WHAT THE TASK ASKS.
Leaving the images behind, copy every line of the records exactly.

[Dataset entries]
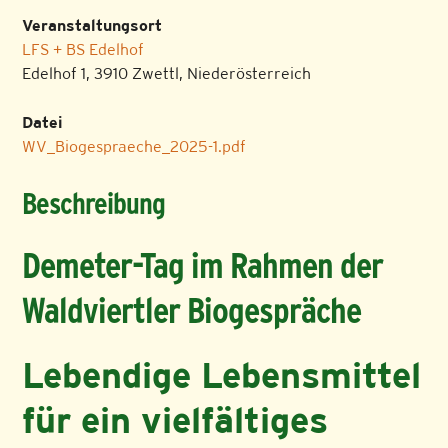
Veranstaltungsort
LFS + BS Edelhof
Edelhof 1, 3910 Zwettl, Niederösterreich
Datei
WV_Biogespraeche_2025-1.pdf
Beschreibung
Demeter-Tag im Rahmen der
Waldviertler Biogespräche
Lebendige Lebensmittel
für ein vielfältiges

SOLUTION FOR THIS PROBLEM.
Veranstaltungsort
LFS + BS Edelhof
Edelhof 1, 3910 Zwettl, Niederösterreich
Datei
WV_Biogespraeche_2025-1.pdf
Beschreibung
Demeter-Tag im Rahmen der
Waldviertler Biogespräche
Lebendige Lebensmittel
für ein vielfältiges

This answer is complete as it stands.